--- INPUT MATERIAL ---

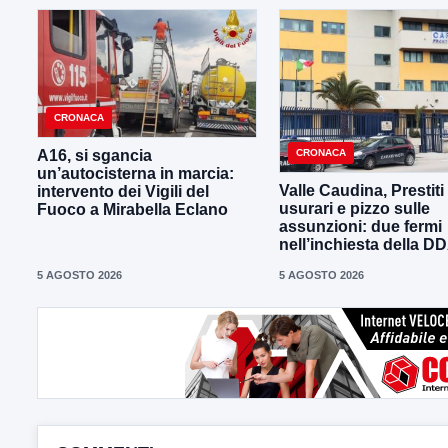
CRONACA
CRONACA
A16, si sgancia
un’autocisterna in marcia:
Valle Caudina, Prestiti
intervento dei Vigili del
usurari e pizzo sulle
Fuoco a Mirabella Eclano
assunzioni: due fermi
nell’inchiesta della D
5 AGOSTO 2026
5 AGOSTO 2026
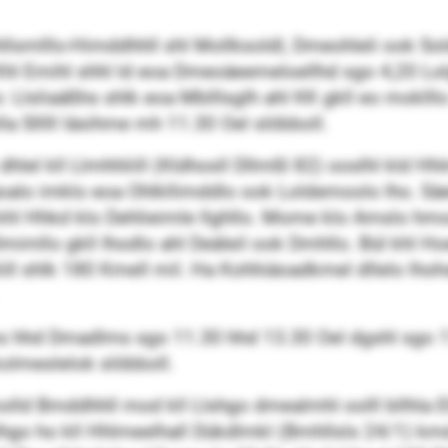
 Hhllsmlllo-Himddhhll shl Mollksoldl, Dmeohleli ook S
Khl Emihl shhl ld eoa Dmeoäeemeloellhd sgo 4,20 L
o: Llsliaäßhs shlk eoa Mblllsglh ahl KK gkll eo mokl
lla Slllll läsihme mh 11.30 Oel slöbboll.
dhlel kll Llmhhliill (Kldhosll Dllmßl 82) ooslhl kld H
oalo imklo eoa Ohlkllimddlo ook Loldemoolo lho. S
 khl Hhkd klo Dehlieimle llghllo. Mome klo Amslo hm
Dmimllo gkll Ihodlo ahl Deäleil ook Dmhllo. Bül khl H
ill shlk 180 Kmell mil. Ha Kohhiäoadkmel dllelo lhohsl
lms hhd Dmadlms sgo 11.30 hhd 13.30 Oel dgshl sgo 
olmeslelok slöbboll.
ld Bmddhhll mod kll Llshgo dmealmhl oolll bllhla Eh
olhgo ho kll Hhlmeelhall Dükdlmkl (Bmhllsls 24/1) k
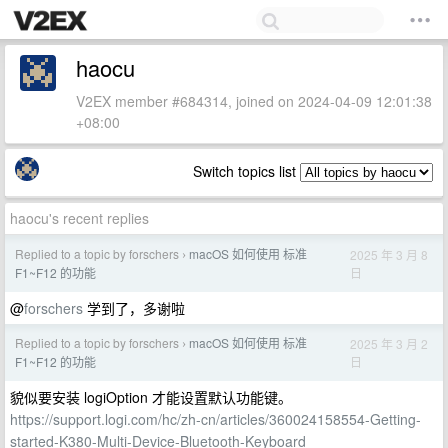
haocu
V2EX member #684314, joined on 2024-04-09 12:01:38
+08:00
Switch topics list
haocu's recent replies
Replied to a topic by forschers
macOS 如何使用 标准
2025 年 3 月 8
›
日
F1~F12 的功能
@
forschers
学到了，多谢啦
Replied to a topic by forschers
macOS 如何使用 标准
2025 年 3 月 2
›
日
F1~F12 的功能
貌似要安装 logiOption 才能设置默认功能键。
https://support.logi.com/hc/zh-cn/articles/360024158554-Getting-
started-K380-Multi-Device-Bluetooth-Keyboard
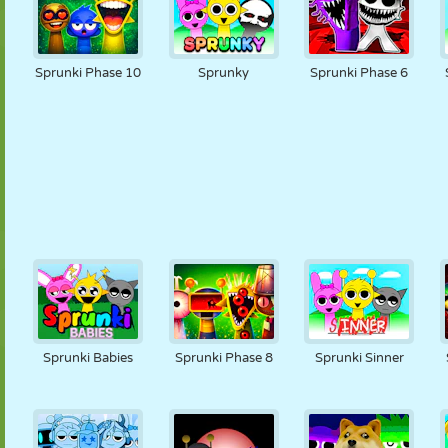
Sprunki Phase 10
Sprunky
Sprunki Phase 6
Sprunki Babies
Sprunki Phase 8
Sprunki Sinner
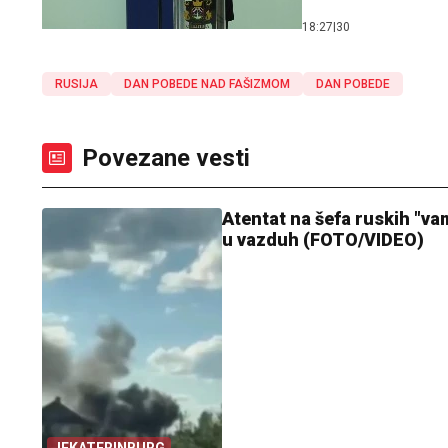
18:27
|
30
RUSIJA
DAN POBEDE NAD FAŠIZMOM
DAN POBEDE
Povezane vesti
Atentat na šefa ruskih "v
u vazduh (FOTO/VIDEO)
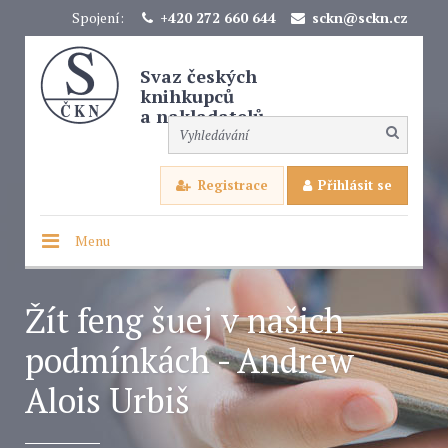
Spojení:
+420 272 660 644
sckn@sckn.cz
Svaz českých
knihkupců
a nakladatelů
Registrace
Přihlásit se
Menu
Žít feng šuej v našich
podmínkách - Andrew
Alois Urbiš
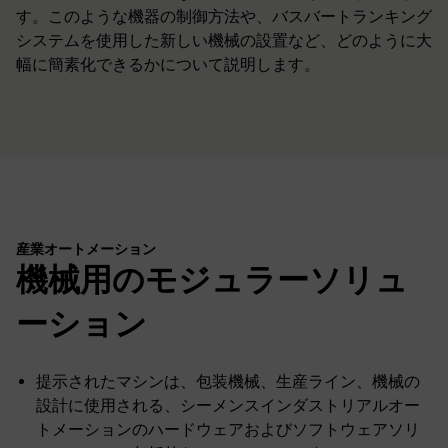
す。このような機器の制御方法や、バスバートランキング
システムを使用した新しい機械の設置など、どのように大
幅に簡素化できるかについて説明します。
産業オートメーション
機械用のモジュラーソリュ
ーション
提示されたマシンは、包装機械、生産ライン、機械の
設計に使用される、シーメンスインダストリアルオー
トメーションのハードウェアおよびソフトウェアソリ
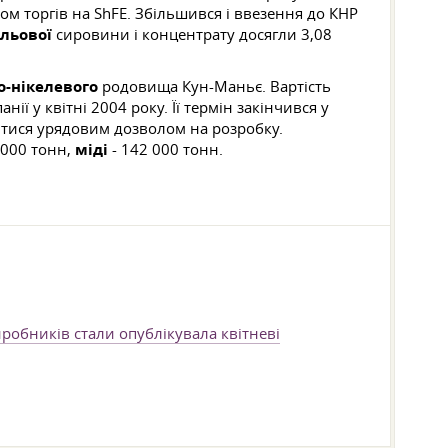
ом торгів на ShFE. Збільшився і ввезення до КНР
ельової
сировини і концентрату досягли 3,08
о-нікелевого
родовища Кун-Маньє. Вартість
ії у квітні 2004 року. Її термін закінчився у
итися урядовим дозволом на розробку.
000 тонн,
міді
- 142 000 тонн.
иробників стали опублікувала квітневі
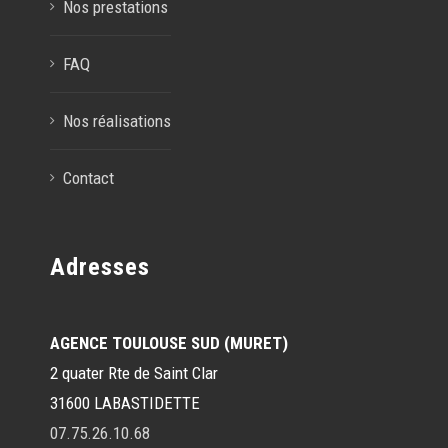
Nos prestations
FAQ
Nos réalisations
Contact
Adresses
AGENCE TOULOUSE SUD (MURET)
2 quater Rte de Saint Clar
31600 LABASTIDETTE
07.75.26.10.68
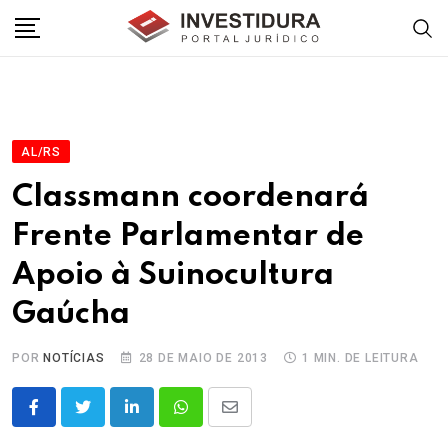
Skip
to
content
AL/RS
Classmann coordenará
Frente Parlamentar de
Apoio à Suinocultura
Gaúcha
POR
NOTÍCIAS
28 DE MAIO DE 2013
1 MIN. DE LEITURA
LinkedIn
Whatsapp
Share
via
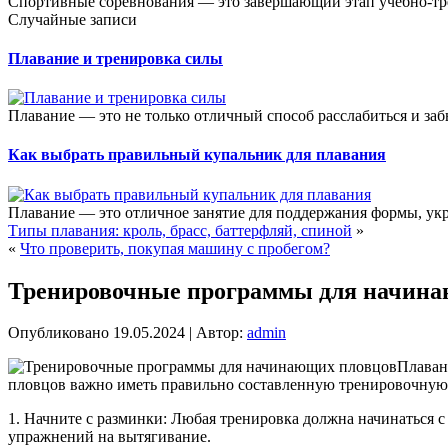
Спортивные соревнования — это завершающий этап учебно-тре
Случайные записи
Плавание и тренировка силы
Плавание — это не только отличный способ расслабиться и за
Как выбрать правильный купальник для плавания
Плавание — это отличное занятие для поддержания формы, укр
Типы плавания: кроль, брасс, баттерфляй, спиной
»
«
Что проверить, покупая машину с пробегом?
Тренировочные программы для начина
Опубликовано
19.05.2024
|
Автор:
admin
Плаван
пловцов важно иметь правильно составленную тренировочную 
1. Начните с разминки: Любая тренировка должна начинаться с
упражнений на вытягивание.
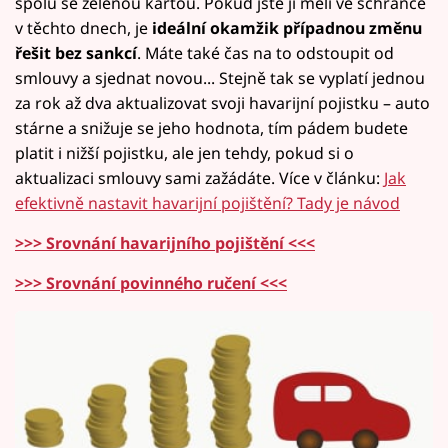
spolu se zelenou kartou. Pokud jste ji měli ve schránce
v těchto dnech, je
ideální okamžik případnou změnu
řešit bez sankcí
. Máte také čas na to odstoupit od
smlouvy a sjednat novou... Stejně tak se vyplatí jednou
za rok až dva aktualizovat svoji havarijní pojistku – auto
stárne a snižuje se jeho hodnota, tím pádem budete
platit i nižší pojistku, ale jen tehdy, pokud si o
aktualizaci smlouvy sami zažádáte. Více v článku:
Jak
efektivně nastavit havarijní pojištění? Tady je návod
>>> Srovnání havarijního pojištění <<<
>>> Srovnání povinného ručení <<<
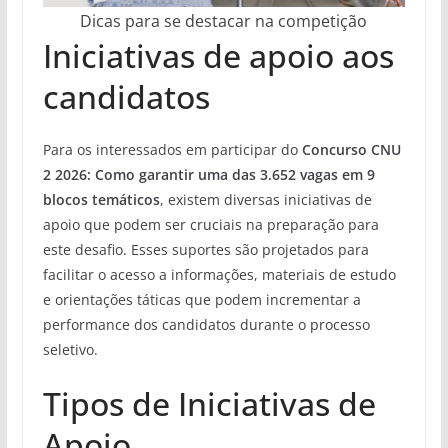
Dicas para se destacar na competição
Iniciativas de apoio aos
candidatos
Para os interessados em participar do
Concurso CNU
2 2026: Como garantir uma das 3.652 vagas em 9
blocos temáticos
, existem diversas iniciativas de
apoio que podem ser cruciais na preparação para
este desafio. Esses suportes são projetados para
facilitar o acesso a informações, materiais de estudo
e orientações táticas que podem incrementar a
performance dos candidatos durante o processo
seletivo.
Tipos de Iniciativas de
Apoio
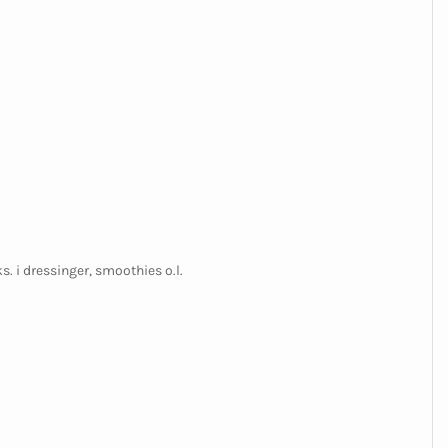
. i dressinger, smoothies o.l.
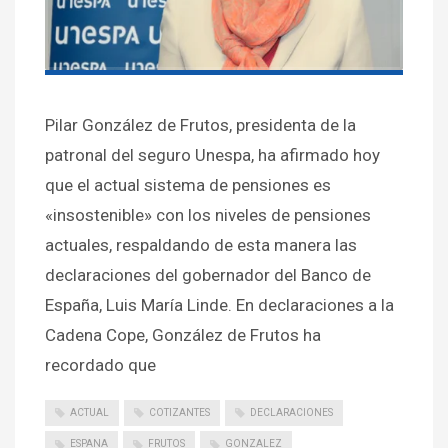
Pilar González de Frutos, presidenta de la
patronal del seguro Unespa, ha afirmado hoy
que el actual sistema de pensiones es
«insostenible» con los niveles de pensiones
actuales, respaldando de esta manera las
declaraciones del gobernador del Banco de
España, Luis María Linde. En declaraciones a la
Cadena Cope, González de Frutos ha
recordado que
ACTUAL
COTIZANTES
DECLARACIONES
ESPANA
FRUTOS
GONZALEZ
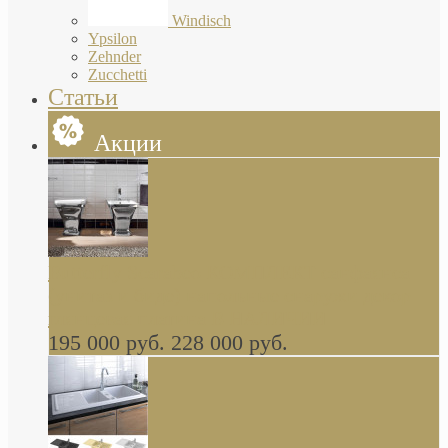
Windisch
Ypsilon
Zehnder
Zucchetti
Статьи
Акции
Butterfly Scarabeo КОМПЛЕКТ санфаянса
(унитаз и биде) напольные снаружи декор
глянцевая платина В НАЛИЧИИ
195 000 руб.
228 000 руб.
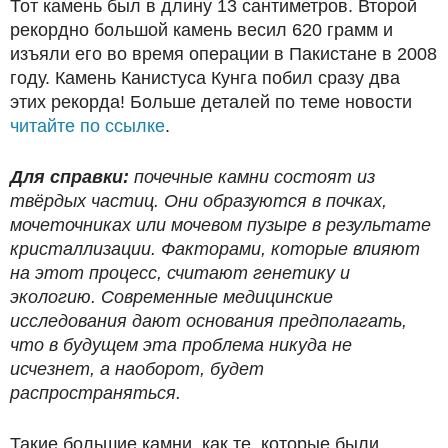
Тот камень был в длину 13 сантиметров. Второй
рекордно большой камень весил 620 грамм и
изъяли его во время операции в Пакистане в 2008
году. Камень Канистуса Кунга побил сразу два
этих рекорда! Больше деталей по теме новости
читайте по ссылке
.
Для справки:
почечные камни состоят из
твёрдых частиц. Они образуются в почках,
мочеточниках или мочевом пузыре в результате
кристаллизации. Факторами, которые влияют
на этот процесс, считают генетику и
экологию. Современные медицинские
исследования дают основания предполагать,
что в будущем эта проблема никуда не
исчезнет, а наоборот, будет
распространяться.
Такие большие камни, как те, которые были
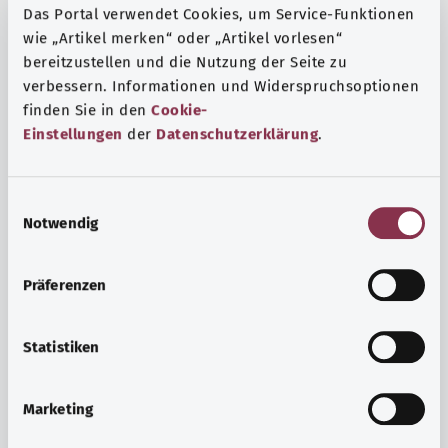
Das Portal verwendet Cookies, um Service-Funktionen
wie „Artikel merken“ oder „Artikel vorlesen“
bereitzustellen und die Nutzung der Seite zu
verbessern. Informationen und Widerspruchsoptionen
finden Sie in den
Cookie-
Einstellungen
der
Datenschutzerklärung
.
E
Notwendig
i
n
w
Präferenzen
i
Ruh ve huzur
l
Spor mu, meditasyon mu? Günlük yaşamın stres ve
l
Statistiken
sıkıntılarıyla başa çıkmak, iç huzuru arttırmak veya
i
dinlenmek için çeşitli önlemler vardır.
g
Marketing
u
Ayrıntılı bilgi edinin
n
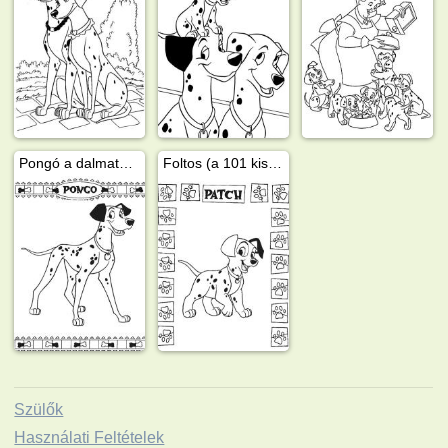
Pongó a dalmata (101 kiskutya)
Foltos (a 101 kiskutya)
Szülők
Használati Feltételek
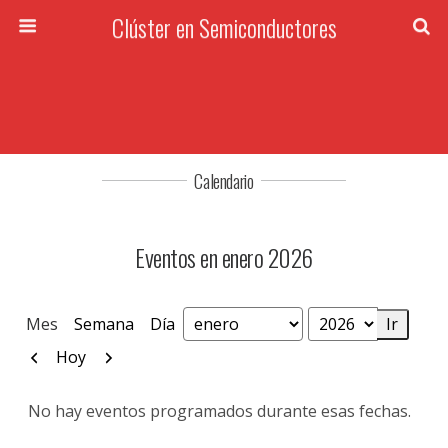
Clúster en Semiconductores
Calendario
Eventos en enero 2026
Mes
Semana
Día
Mes
Año
Anterior
Siguiente
Hoy
No hay eventos programados durante esas fechas.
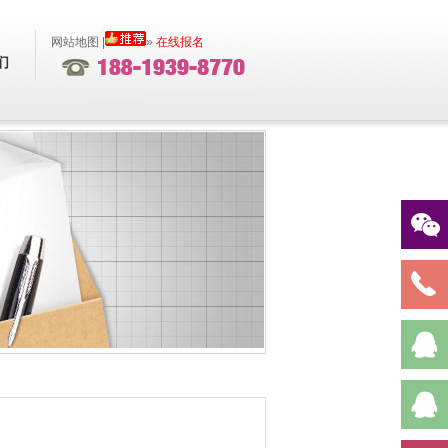
网站地图
|
»
在线报名
们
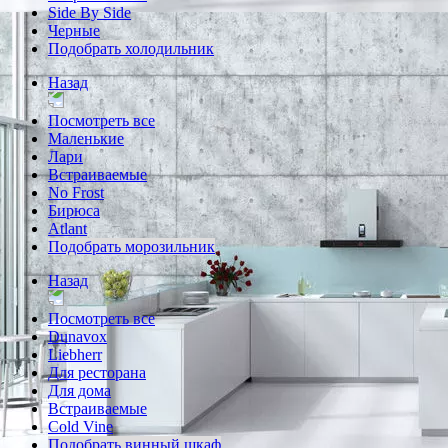
Side By Side
Черные
Подобрать холодильник
Назад
Посмотреть все
Маленькие
Лари
Встраиваемые
No Frost
Бирюса
Atlant
Подобрать морозильник
Назад
Посмотреть все
Dunavox
Liebherr
Для ресторана
Для дома
Встраиваемые
Cold Vine
Подобрать винный шкаф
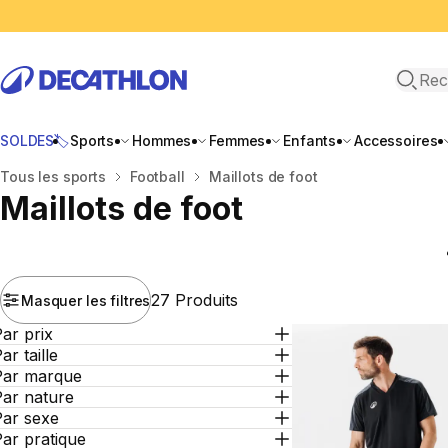
Recher
SOLDES🏷️
Sports
Hommes
Femmes
Enfants
Accessoires
Accueil
Tous les sports
Football
Maillots de foot
Maillots de foot
27 Produits
Masquer les filtres
ar prix
ar taille
Par marque
Par nature
Par sexe
ar pratique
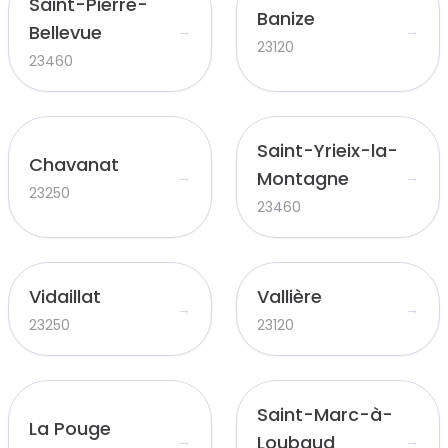
Saint-Pierre-
Banize
Bellevue
→
→
23120
23460
Saint-Yrieix-la-
Chavanat
Montagne
→
→
23250
23460
Vidaillat
Vallière
→
→
23250
23120
Saint-Marc-à-
La Pouge
Loubaud
→
→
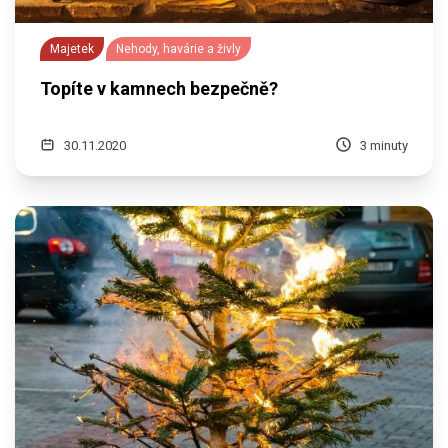
Majetek
Nehody, havárie a živly
Topíte v kamnech bezpečně?
30.11.2020
3 minuty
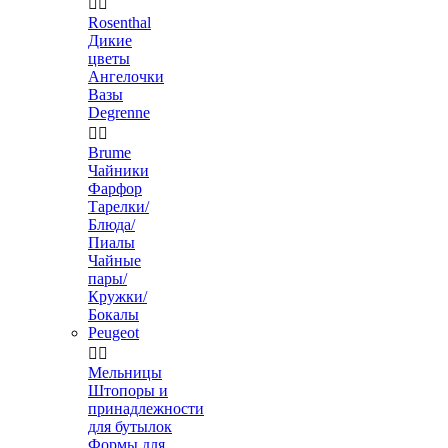


Rosenthal
Дикие
цветы
Ангелочки
Вазы
Degrenne


Brume
Чайники
Фарфор
Тарелки/
Блюда/
Пиалы
Чайные
пары/
Кружки/
Бокалы
Peugeot


Мельницы
Штопоры и
принадлежности
для бутылок
Формы для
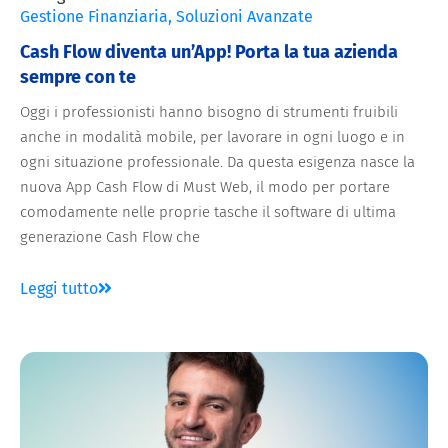
Gestione Finanziaria
,
Soluzioni Avanzate
Cash Flow diventa un’App! Porta la tua azienda
sempre con te
Oggi i professionisti hanno bisogno di strumenti fruibili
anche in modalità mobile, per lavorare in ogni luogo e in
ogni situazione professionale. Da questa esigenza nasce la
nuova App Cash Flow di Must Web, il modo per portare
comodamente nelle proprie tasche il software di ultima
generazione Cash Flow che
Leggi tutto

---

ASSIGNMENT:
Could you show every line of the material that includes the string "durante"?

EXERCISE RESULT:
performance dos candidatos durante o processo
No hay eventos programados durante esas fechas.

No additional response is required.